The evening concluded with Billy Childs' (b. 1957) Violin Concerto, written just last year. I found it peculiar that it was composed for the soloist, Regina Carter, since her interpretive style didn’t seem to mesh with the rather romantic sensibilities of the music. Carter’s jazz-inflected approach, while technically fully adequate to the demands of the music, deemphasized vibrato. The effect, which was most pronounced for the main sad melody in the first movement (which sounded like a cross between the styles of Joaquín Rodrigo and Miklós Rózsa), reduced the lushness that seemed called for by the curve of the music and its poignant harmonies. However, the lack of vibrato was effective in a central, more improvisational section studded with fascinating little glissandos between notes.
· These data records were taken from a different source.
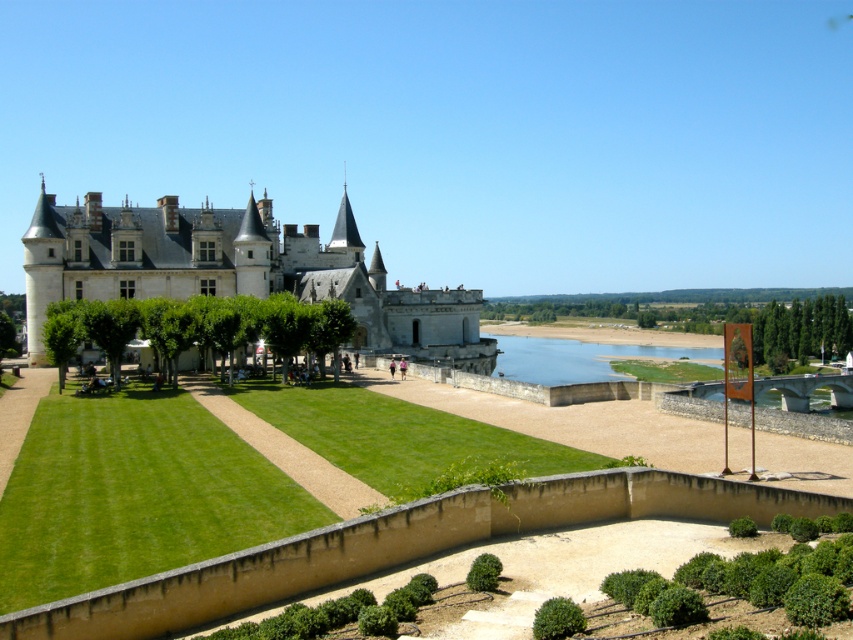 Question: Which point is farther to the camera?

Choices:
 (A) white stone castle at center
 (B) brown stone moat at lower center
 (C) green grassy lake at lower center

Answer: (C)

Question: Is white stone castle at center to the right of green grassy lake at lower center from the viewer's perspective?

Choices:
 (A) no
 (B) yes

Answer: (A)

Question: Does brown stone moat at lower center have a smaller size compared to green grassy lake at lower center?

Choices:
 (A) yes
 (B) no

Answer: (A)

Question: Which point appears farthest from the camera in this image?

Choices:
 (A) (576, 352)
 (B) (386, 314)

Answer: (A)

Question: Does white stone castle at center appear under green grassy lake at lower center?

Choices:
 (A) no
 (B) yes

Answer: (A)

Question: Which point is farther to the camera?

Choices:
 (A) (699, 520)
 (B) (674, 346)

Answer: (B)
Childs' piece employed a fairly unusual, two-movement structure, but did so quite successfully. The opening slow movement was far from static, and the concluding “Dies Irae,” yet another riff on that long-lived chant associated with death, provided plenty of scampery pizzazz and counterpoint.
The appreciative audience was rewarded by Carter’s return for an encore with a bass and two cellos, in Miles Davis’ All Blues.
Interpret the above as a wish to hear more from Billy Childs, and a thank-you to Michael Morgan and his orchestra for presenting an intriguing evening, hairpins and all.